ICCM Paper on a Computational Model of Crossword Play

This summer, we published a study in the proceeding of the International Conference on Cognitive Modeling (ICCM) about some of our crossword puzzle experiments and models.  In the study, we had crossword experts and novices solve individual crossword clues, and developed a computational model of performance based on the knowledge of crossword players.

The basic results are shown on the right. For crossword experts, if we gave them answers that were mostly filled in (only a few missing letters; the 'E' circles), they were on average above 80% correct on their first try.  Giving them an easy versus difficult clue had an impact, raising their accuracy to above 90%.  This  clue difficulty, however, had a large impact when we gave them difficult letter clues (only one or two letters were given; the 'D' circles), raising their accuracy from below 40% to close to 80%.  This indicates that both 'routes'; semantic and orthographic, are critical for solving puzzles.

We also developed a model that views crossword solving as a form of recognition-primed decision making.  According to this, cues (letter parts and semantics) activate possible answers, which then have to be modified and filtered to determine the 'correct' response.  The model does this by using Matt Ginsberg's clue database, which he develops for puzzle creators and which also forms a critical part of his 'Dr Fill' Bot.

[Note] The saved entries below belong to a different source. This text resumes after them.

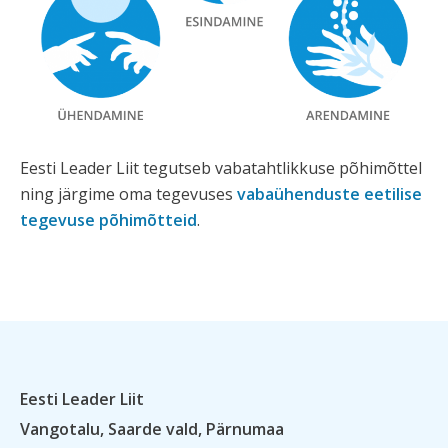
Eesti Leader Liit tegutseb vabatahtlikkuse põhimõttel
ning järgime oma tegevuses
vabaühenduste eetilise
tegevuse põhimõtteid
.
Eesti Leader Liit
Vangotalu, Saarde vald, Pärnumaa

Our basic model shows a few things.  large effects of semantic and orthographic difficulty can be accounted for by corpus statistics.  That is, one of the things that makes a hard clue more difficult is how infrequently it appears in crossword puzzles. This means that a tricky clue (like 'iron clothes=ARMOR') becomes easier the more it appears in puzzles. Also, the number of letters given to start with has a large impact. In our current study and model, we find little evidence that these two types of information work together.  Each is important, and neither can solve the problem on its own, but to a first approximation, people appear to solve the clue _either_ with a semantic or a orthographic route.